You can say no, LW, and you have good reason to.

Dear Prudence,

I am a stay-at-home mom of a 4-year-old and a toddler. When my older kid was a baby, my cousin approached me about watching her baby, since she needed to work and her ex had abandoned them. I did for six months. My cousin barely gave me a dime for anything her baby needed. She left him without diapers, food, or even a change of clothes. I hit my limit when she would show up hours later, stinking of cigarettes and booze. I told her I wasn’t watching the baby anymore until she started to pay me $20 a day and promised never be late again. She screamed in my face and whined to the rest of the family about how I was out to ruin her life because of my “greed.” At a family event, my aunt and uncle publicly berated me and my mom over my decision, and I told them they could happily take care of their own freaking grandchild for free or give their sorry excuse for a daughter a kick in the ass. It caused more than a minor family rift for several months.

Right now I am watching a friend of a friend’s baby five days a week for $50 a day. She brings her own formula, diapers, toys, and other baby gear. She will be moving soon. My other cousin (from a different family branch) is pregnant and has asked me if I will watch the baby when she goes back to work—for my initial asking price of $20. I don’t want to. I am soured on one-sided family support. Also, this cousin didn’t say a word when the last fight broke out. I like having the extra money and being able to break off the relationship if it gets ugly. I would honestly rather watch a stranger’s baby than one I am related to (other than my own). I obviously can’t say this without causing another family fight. Help!

—Child Care Costs

Re: You can say no, LW, and you have good reason to.

  • Offer her the same terms as your friend; $50/day and they provide diapers, food, wipes and you both can decide to end the agreement at any time. Stipulate the expected hours and what happens if either of you don’t adhere to the agreement. 

    My guess is they’ll decline and you won’t have to worry about it. 
  • The reason why the friend's baby works out for you LW is because your emotions and chatter from other family isn't part of the arrangement.  You learned from the first experience. 

    If you feel too guilty to not make an offer, then I agree with @charlotte989875, and offer the same arrangement you currently have with the friend.  And dear lord, set boundaries from the start, in writing (even if it's a text you screenshot or something). 

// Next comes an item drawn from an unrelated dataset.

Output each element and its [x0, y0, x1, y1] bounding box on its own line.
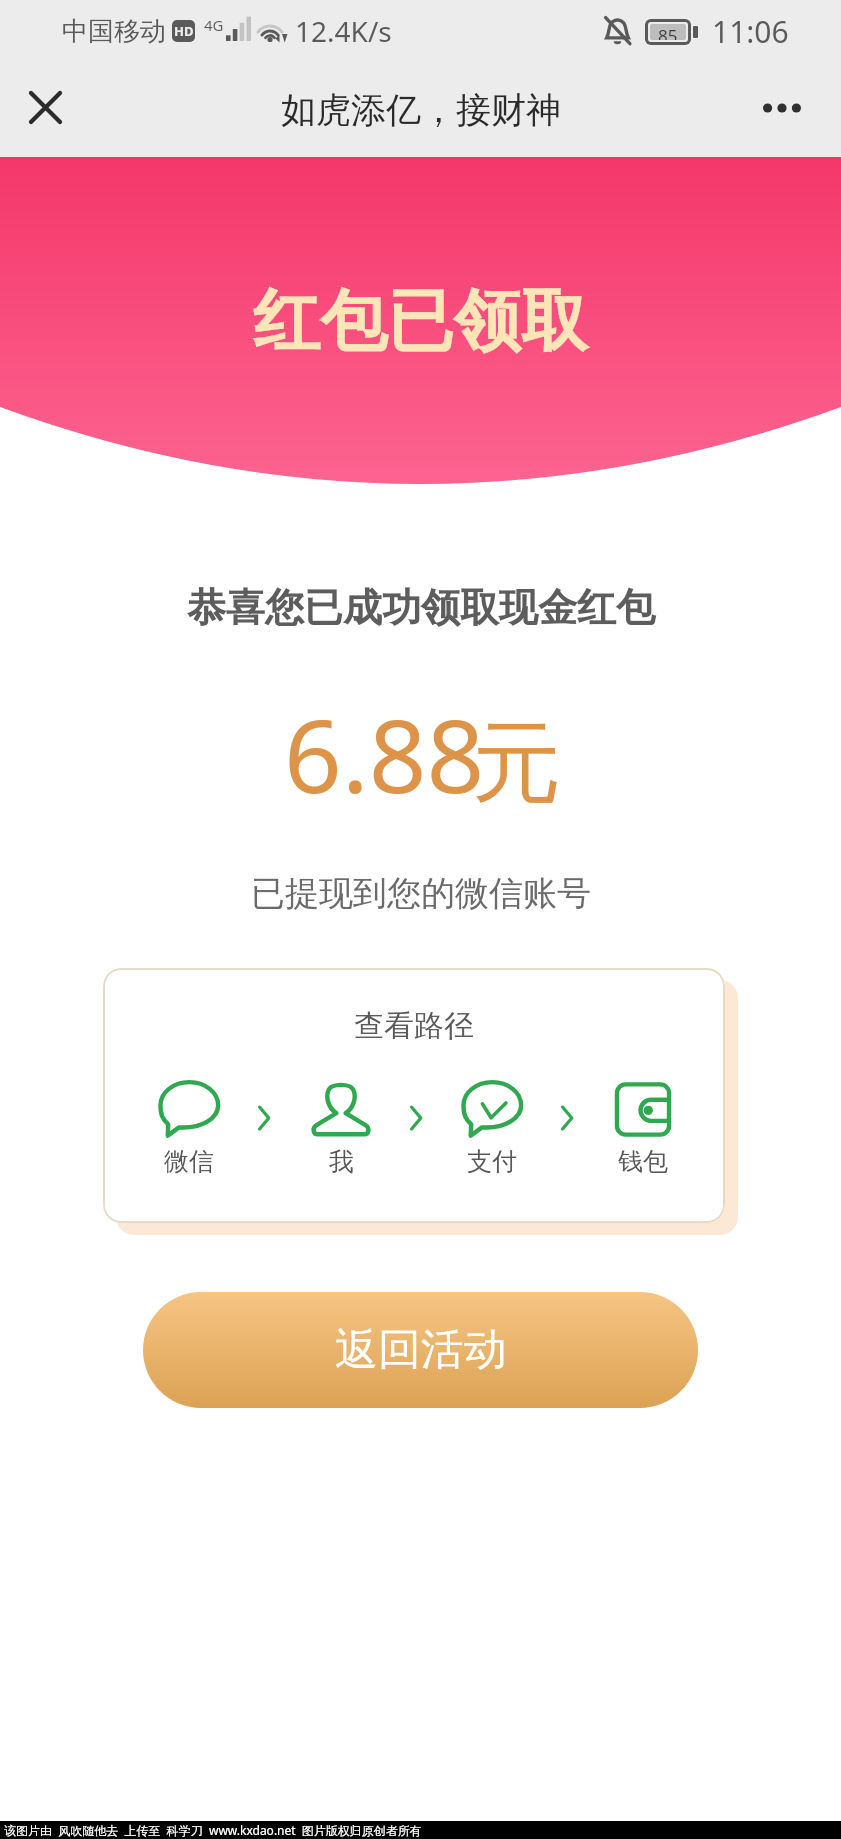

    Also, leave the whole "she didn't defend me" out of this.  Learn to appreciate people who don't weigh in on family drama and take 'sides'.  Why did you want other people dragged into that? 
  • Too late now.  But the LW should have immediately stood their ground in the previous arrangement that the baby's food, diapers, and change of clothes need to be brought with them.

    I can't tell if the LW would be open to the arrangement, as long as it's similar to the one they currently have.  If so, she can tell the cousin her terms.

    If not, tell her "no".  She can use the excuse of she needs to take a break from babysitting now that her own kids are older.  If she plans to babysit another baby, lie and say she already has a client lined up for when the friend moves.

    I'd think it's fairly easy to find another parent willing to pay $50/day (plus food and diapers) for someone to watch their baby.
    Wedding Countdown Ticker
  • I feel for the LW.  They seem to be a doormat for some family members which just isn't OK.   No isn't a 4 letter word and you can stick up for yourself OP without guilt!!